Adding to that is the archaic and creaking benefit system that fails to offer families adequate support when they need it most and punishes them with sanctions in the name of welfare reform. The use of relationship status to punish women and their children has no place in any fair and just welfare system. Child Support changes have been a long time coming but don’t appear to offer any improvement. Not only are they very expensive to administer, they are having perverse effects in making some single mothers much worse off than before. We have got policies very wrong and it is no wonder that there are 205,000 children in families under the very, very low 50% poverty line.

These are not just academic matters for the policy wonks to tut-tut over from time to time. The impact of bad policy creates a systemic bias that reinforces entrapment in poverty. Policies fail our children and their young lives are blighted with long-term consequences both for them and for society. It does not have to be that way. We do choose to treat older citizens well, and have low rates of poverty as a result, but we choose to marginalise, judge and damage the lives of the weakest of our young with ill-judged policies.

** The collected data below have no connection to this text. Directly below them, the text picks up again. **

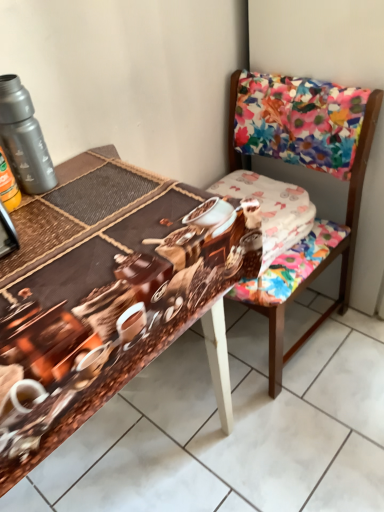 Question: From a real-world perspective, is floral fabric chair at upper right over white cotton fabric at center?

Choices:
 (A) yes
 (B) no

Answer: (B)

Question: Does floral fabric chair at upper right have a lesser height compared to white cotton fabric at center?

Choices:
 (A) no
 (B) yes

Answer: (A)

Question: Is floral fabric chair at upper right outside of white cotton fabric at center?

Choices:
 (A) yes
 (B) no

Answer: (A)

Question: Is floral fabric chair at upper right oriented away from white cotton fabric at center?

Choices:
 (A) yes
 (B) no

Answer: (A)

Question: Considering the relative positions of floral fabric chair at upper right and white cotton fabric at center in the image provided, is floral fabric chair at upper right behind white cotton fabric at center?

Choices:
 (A) yes
 (B) no

Answer: (B)

Question: Is metallic gray thermos at upper left situated inside brown printed fabric at center or outside?

Choices:
 (A) outside
 (B) inside

Answer: (A)

Question: From a real-world perspective, relative to brown printed fabric at center, is metallic gray thermos at upper left vertically above or below?

Choices:
 (A) below
 (B) above

Answer: (B)

Question: Looking at their shapes, would you say metallic gray thermos at upper left is wider or thinner than brown printed fabric at center?

Choices:
 (A) wide
 (B) thin

Answer: (B)

Question: In terms of size, does metallic gray thermos at upper left appear bigger or smaller than brown printed fabric at center?

Choices:
 (A) big
 (B) small

Answer: (B)

Question: Do you think white cotton fabric at center is within metallic gray thermos at upper left, or outside of it?

Choices:
 (A) inside
 (B) outside

Answer: (B)

Question: Looking at the image, does white cotton fabric at center seem bigger or smaller compared to metallic gray thermos at upper left?

Choices:
 (A) small
 (B) big

Answer: (B)

Question: From a real-world perspective, is white cotton fabric at center above or below metallic gray thermos at upper left?

Choices:
 (A) above
 (B) below

Answer: (B)

Question: From the image's perspective, relative to metallic gray thermos at upper left, is white cotton fabric at center above or below?

Choices:
 (A) above
 (B) below

Answer: (B)

Question: From the image's perspective, is floral fabric chair at upper right above or below white cotton fabric at center?

Choices:
 (A) above
 (B) below

Answer: (B)

Question: Based on their positions, is floral fabric chair at upper right located to the left or right of white cotton fabric at center?

Choices:
 (A) right
 (B) left

Answer: (A) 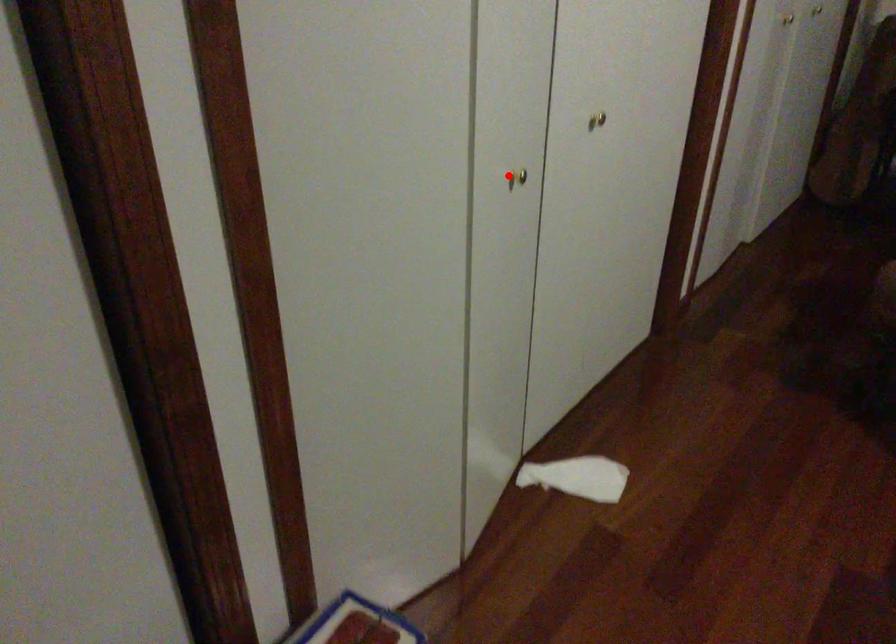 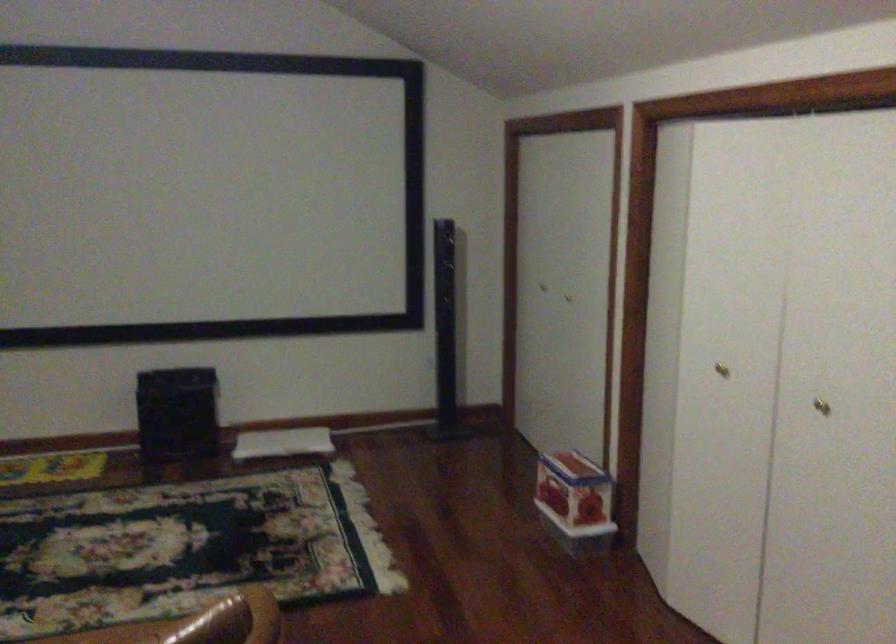 Find the pixel in the second image that matches the highlighted location in the first image.

(721, 368) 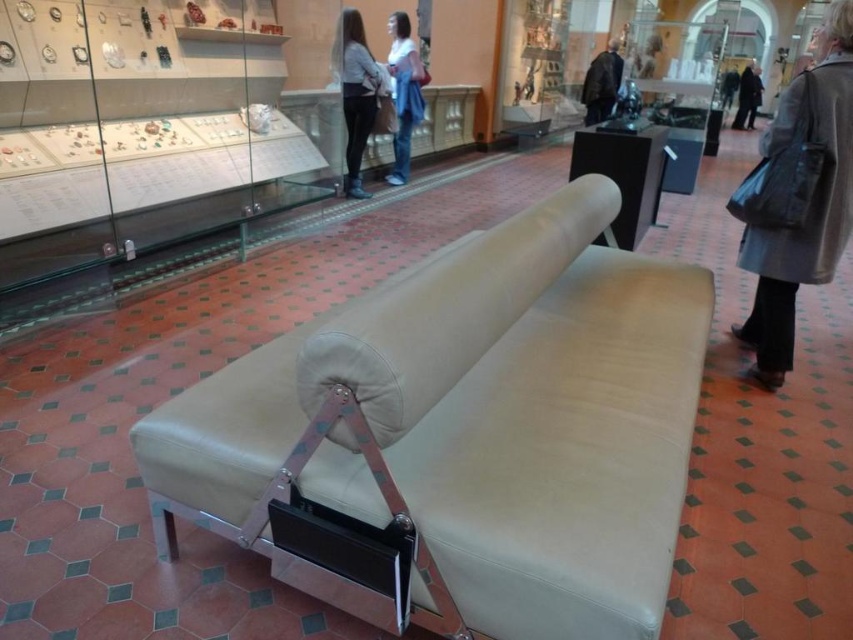 Does point (810, 120) come behind point (395, 99)?

No, (810, 120) is in front of (395, 99).

Which is behind, point (756, 301) or point (387, 179)?

The point (387, 179) is more distant.

At what (x,y) coordinates should I click in order to perform the action: click on gray wool coat at right. Please return your answer as a coordinate pair (x, y). Looking at the image, I should click on (798, 196).

Is beige leather couch at center below matte black speaker at upper center?

Indeed, beige leather couch at center is positioned under matte black speaker at upper center.

Does point (421, 499) lie in front of point (621, 225)?

Yes, point (421, 499) is in front of point (621, 225).

What are the coordinates of `beige leather couch at center` in the screenshot? It's located at (462, 435).

Where is `beige leather couch at center`? This screenshot has height=640, width=853. beige leather couch at center is located at coordinates (462, 435).

Who is positioned more to the left, matte black speaker at upper center or light gray sweater at center?

Positioned to the left is light gray sweater at center.

Find the location of a particular element. The image size is (853, 640). matte black speaker at upper center is located at coordinates (624, 170).

Between point (579, 150) and point (370, 109), which one is positioned behind?

The point (370, 109) is more distant.

This screenshot has height=640, width=853. Identify the location of matte black speaker at upper center. (624, 170). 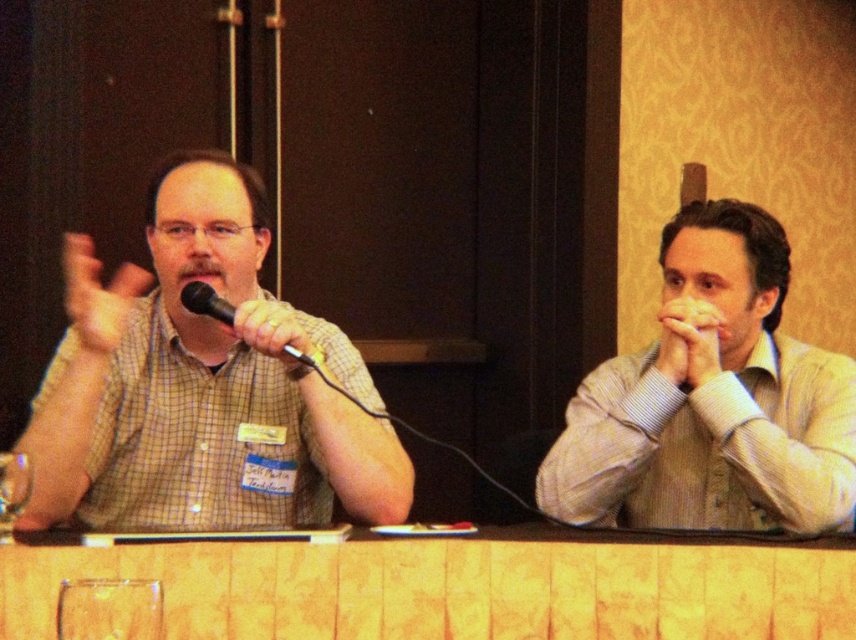 You are an event photographer at the formal event. You need to capture a closeup of the smooth skin hands at center and the light beige corduroy shirt at right. Which object should you focus on first to ensure both are in frame?

The light beige corduroy shirt at right is to the right of smooth skin hands at center. To include both in the frame, focus on the smooth skin hands at center first, then adjust to include the light beige corduroy shirt at right.

You are a photographer positioned at the center of the room. You want to take a photo of the light beige corduroy shirt at right. What are the coordinates where you should aim your camera?

The light beige corduroy shirt at right is located at coordinates point (711, 400), so you should aim your camera at those coordinates to capture it.

You are sitting at the wooden table at center and want to hand a document to the person wearing the light beige corduroy shirt at right. Which direction should you move to reach them?

The wooden table at center is in front of the light beige corduroy shirt at right, so you should move forward to reach them. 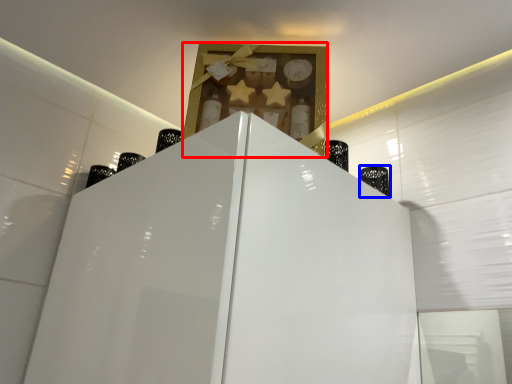 Question: Among these objects, which one is farthest to the camera, cabinet (highlighted by a red box) or bottle (highlighted by a blue box)?

Choices:
 (A) cabinet
 (B) bottle

Answer: (B) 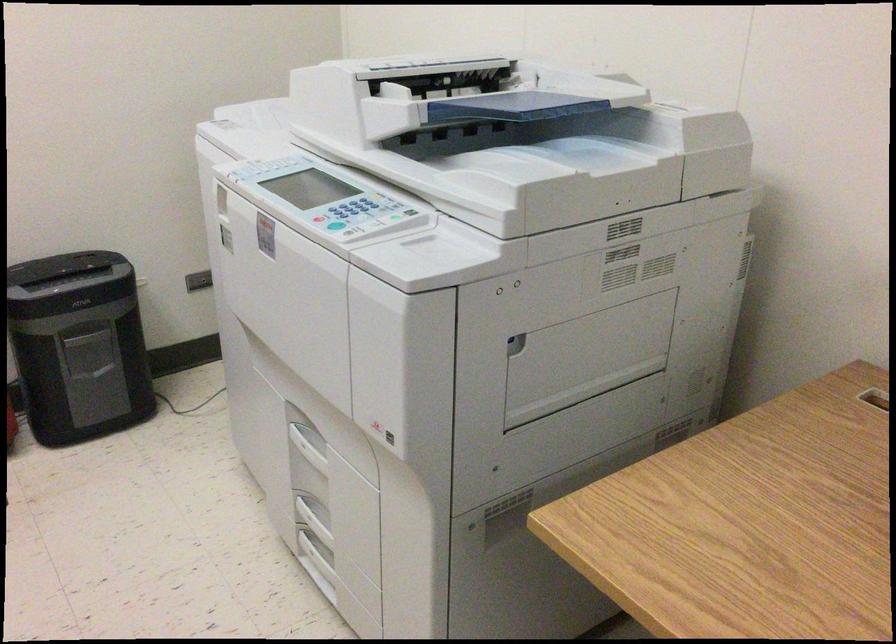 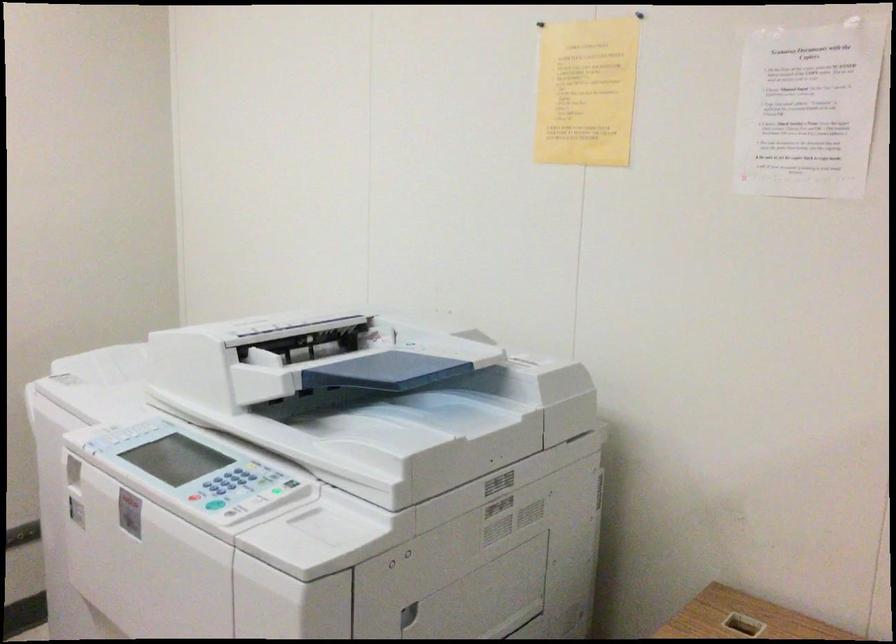 Which direction would the cameraman need to move to produce the second image?

The cameraman moved toward left, backward. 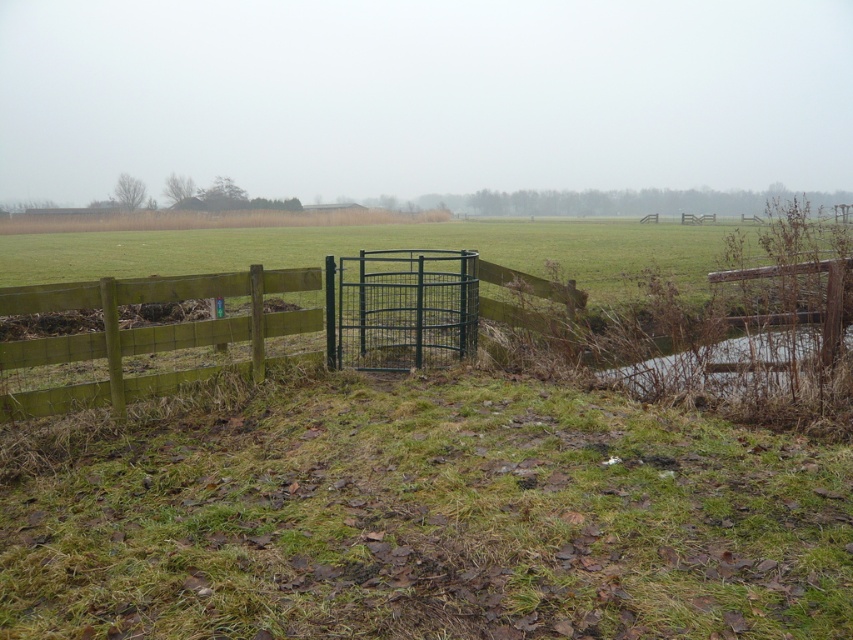 In the scene shown: You are a farmer checking the boundaries of your property. You notice the green wooden fence at left and the green wire cage at center. Which structure is shorter in height?

The green wooden fence at left is shorter in height compared to the green wire cage at center.

You are standing in the rural landscape and want to walk from the point closer to you to the point further away. Which path would you take between the two points, point (253,291) and point (376,298)?

The path from point (253,291) to point (376,298) would involve moving forward and slightly to the right, as point (376,298) is further away from the viewer compared to point (253,291).

You are a farmer checking your property. You see the green wooden fence at left and the green wire cage at center. Which object is nearer to you?

The green wooden fence at left is closer to the viewer than the green wire cage at center. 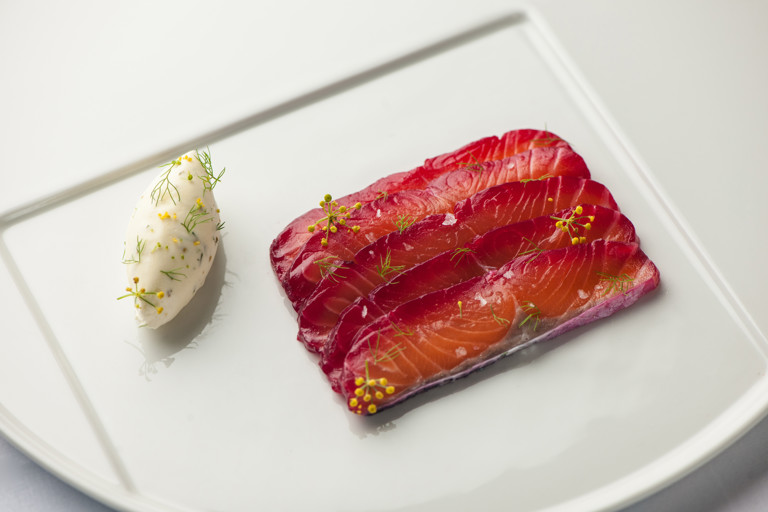 This screenshot has width=768, height=512. I want to click on shadow on countertop, so click(745, 476). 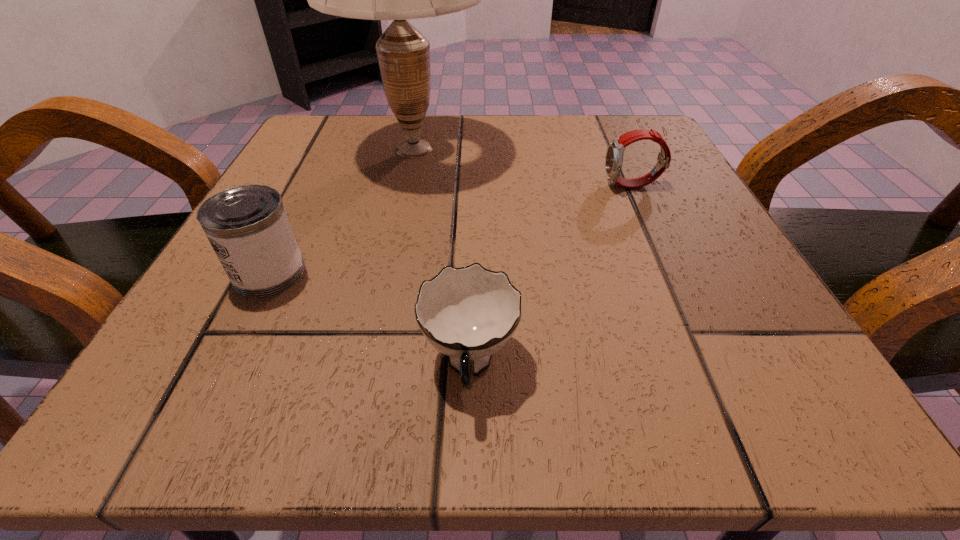 At what (x,y) coordinates should I click in order to perform the action: click on object situated at the near edge. Please return your answer as a coordinate pair (x, y). The width and height of the screenshot is (960, 540). Looking at the image, I should click on (468, 314).

Where is `lampshade that is positioned at the left edge`? lampshade that is positioned at the left edge is located at coordinates (403, 53).

This screenshot has height=540, width=960. In order to click on can that is at the left edge in this screenshot , I will do `click(247, 226)`.

This screenshot has height=540, width=960. I want to click on object located at the right edge, so click(x=614, y=156).

This screenshot has width=960, height=540. Find the location of `object located in the far left corner section of the desktop`. object located in the far left corner section of the desktop is located at coordinates (403, 53).

Locate an element on the screen. This screenshot has height=540, width=960. vacant space at the far edge of the desktop is located at coordinates tap(492, 162).

The height and width of the screenshot is (540, 960). In the image, there is a desktop. What are the coordinates of `free space at the left edge` in the screenshot? It's located at (318, 261).

Find the location of a particular element. vacant region at the far left corner of the desktop is located at coordinates (355, 171).

Locate an element on the screen. free space at the far right corner of the desktop is located at coordinates (674, 155).

Locate an element on the screen. The width and height of the screenshot is (960, 540). vacant region at the near right corner of the desktop is located at coordinates (774, 396). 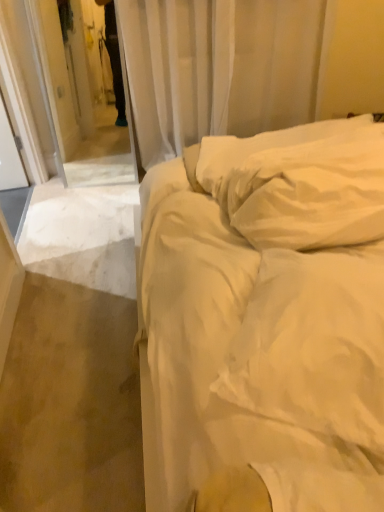 Question: Does white cotton bed at center come behind white soft pillow at upper right?

Choices:
 (A) yes
 (B) no

Answer: (B)

Question: Considering the relative sizes of white cotton bed at center and white soft pillow at upper right in the image provided, is white cotton bed at center thinner than white soft pillow at upper right?

Choices:
 (A) no
 (B) yes

Answer: (A)

Question: Can you confirm if white cotton bed at center is shorter than white soft pillow at upper right?

Choices:
 (A) no
 (B) yes

Answer: (A)

Question: Does white cotton bed at center come in front of white soft pillow at upper right?

Choices:
 (A) yes
 (B) no

Answer: (A)

Question: Is white soft pillow at upper right completely or partially inside white cotton bed at center?

Choices:
 (A) no
 (B) yes

Answer: (B)

Question: Is white cotton bed at center situated inside white sheer curtain at upper center or outside?

Choices:
 (A) outside
 (B) inside

Answer: (A)

Question: Based on their sizes in the image, would you say white cotton bed at center is bigger or smaller than white sheer curtain at upper center?

Choices:
 (A) big
 (B) small

Answer: (A)

Question: Would you say white cotton bed at center is to the left or to the right of white sheer curtain at upper center in the picture?

Choices:
 (A) right
 (B) left

Answer: (A)

Question: From the image's perspective, is white cotton bed at center located above or below white sheer curtain at upper center?

Choices:
 (A) above
 (B) below

Answer: (B)

Question: Is white cotton bed at center bigger or smaller than white soft pillow at upper right?

Choices:
 (A) big
 (B) small

Answer: (A)

Question: Considering the positions of white cotton bed at center and white soft pillow at upper right in the image, is white cotton bed at center wider or thinner than white soft pillow at upper right?

Choices:
 (A) wide
 (B) thin

Answer: (A)

Question: Is white cotton bed at center taller or shorter than white soft pillow at upper right?

Choices:
 (A) tall
 (B) short

Answer: (A)

Question: Is white cotton bed at center in front of or behind white soft pillow at upper right in the image?

Choices:
 (A) behind
 (B) front

Answer: (B)

Question: Is white soft pillow at upper right in front of or behind white cotton bed at center in the image?

Choices:
 (A) front
 (B) behind

Answer: (B)

Question: From the image's perspective, is white soft pillow at upper right above or below white cotton bed at center?

Choices:
 (A) above
 (B) below

Answer: (A) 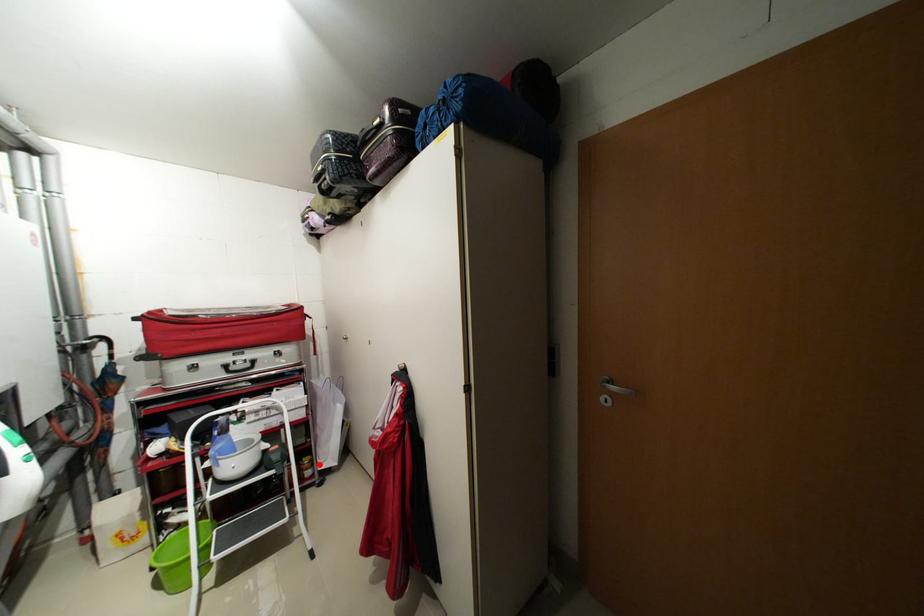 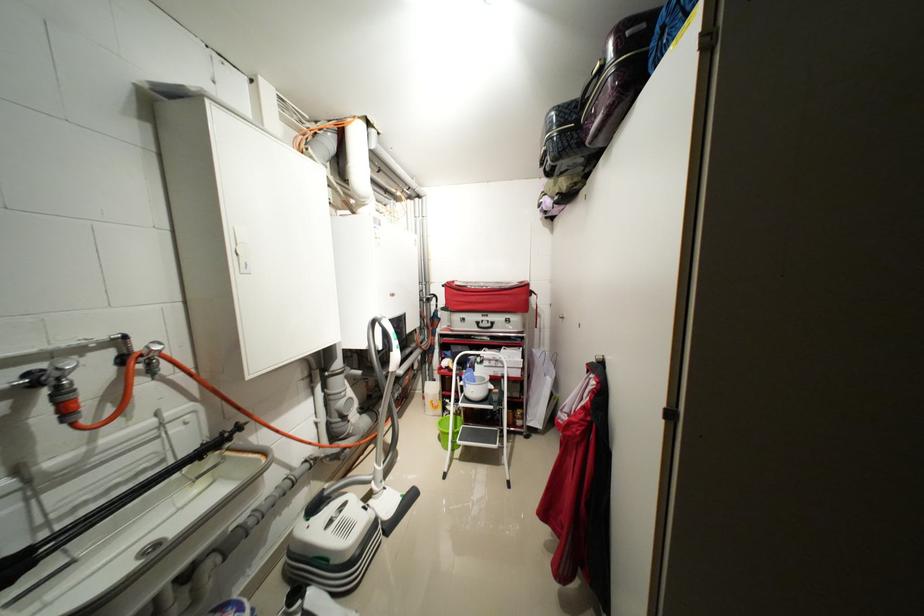 Question: I am providing you with two images of the same scene from different viewpoints. In image1, a red point is highlighted. Considering the same 3D point in image2, which of the following is correct?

Unfortunately, the most concerned and articulate in the children’s’ movement have never agreed about the messages that government should hear on child poverty. Consequently, government finds it easy to side-line them, even to the point when the term child poverty itself has dropped out of recent government statements.

For example, it does not appear in the Government briefing for the coming budget. Instead we read of more emphasis on jobs and growth to cure the problems of not child poverty but ‘families in need’

The Government’s economic programme continues to build a faster-growing economy with more jobs and rising incomes, and to support New Zealand families in need.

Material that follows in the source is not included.